Lulz Security, a hacking group that stole data from law enforcement, defaced the websites of major publications and published troves of user names and passwords from online services, has suffered a critical blow at the hands of law enforcement.
Agents across two continents arrested two of LulzSec‘s alleged top hackers on Tuesday morning, along with a member of the larger hacking collective Anonymous. Law enforcement also slapped new charges on two LulzSec members who were already behind bars, Fox News reports.
In a story that sounds like movie fodder, LulzSec’s informal leader reportedly turned against his former hacking buddies, secretly helping the FBI in the months leading up to the arrests.

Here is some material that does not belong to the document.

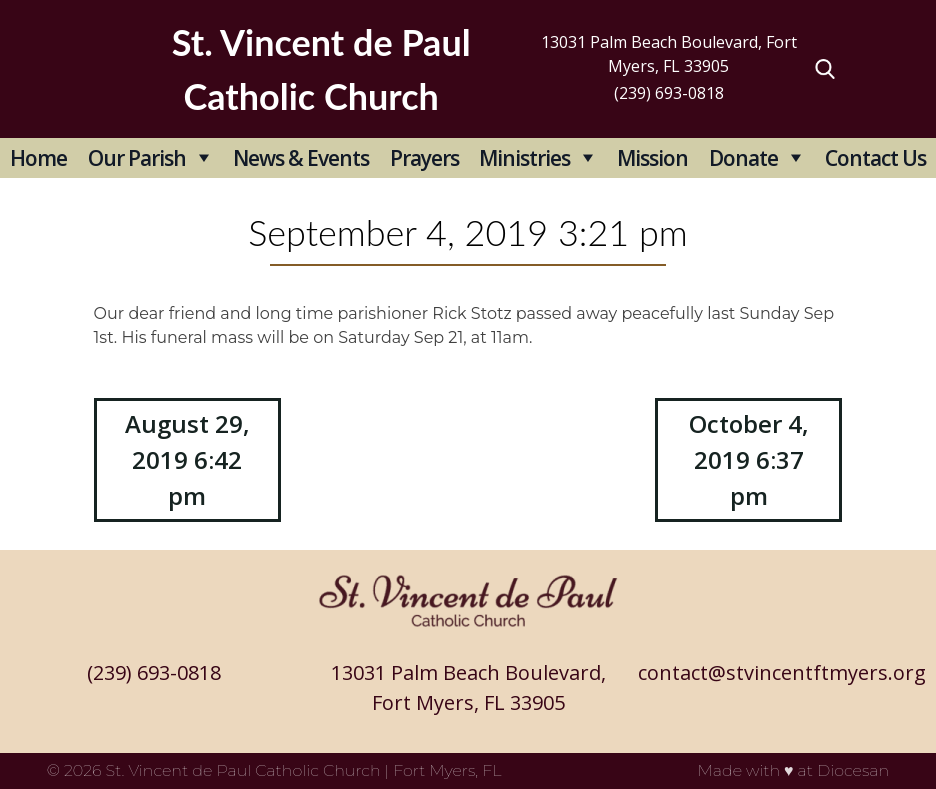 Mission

The group’s alleged leader is Hector Xavier Monsegur, an unemployed 28-year-old father of two who used the alias “Sabu.” The FBI reportedly arrested him last June, and he pleaded guilty in August to a dozen hacking-related charges. Monsegur then started working with the FBI to bring down the rest of LulzSec’s top-ranking hackers.
Details on the arrests aren’t official yet, but Fox News apparently spoke with FBI agents for its story. “This is devastating to the organization,” one FBI official involved with the investigation said. “We’re chopping off the head of LulzSec.”
More details should become available later on Tuesday, when court documents — including Monsegur’s admissions — are expected to be unsealed in New York’s Southern District Court. A conspiracy indictment will reportedly name the five LulzSec members facing charges: Ryan Ackroyd, a.k.a. “Kayla,” and Jake Davis, a.k.a. “Topiary,” of London; Darren Martyn, a.k.a. “pwnsauce,” and Donncha O’Cearrbhail, a.k.a. “palladium,” of Ireland; and Jeremy Hammond, a.k.a. “Anarchaos,” of Chicago.
Fox News’ law-enforcement sources described Hammond as a member of Anonymous who is being charged in a separate indictment. He is allegedly the main person behind Anonymous’ hacking of security think tank Stratfor in December.
LulzSec began making a name for itself last May, with attacks on Fox.com and PBS.com. The group then hacked Sony Pictures’ servers and made off with user names, passwords, addresses and dates of birth. Other high-profile hacks included a breach against Arizona law enforcement and a takedown of popular gaming services such as Eve Online and Minecraft.
However, the group announced last June that it was disbanding in the face of pressure from law enforcement and other hackers. At the time, little did we know that LulzSec’s alleged leader had been arrested. For the rest of the group, it was already too late.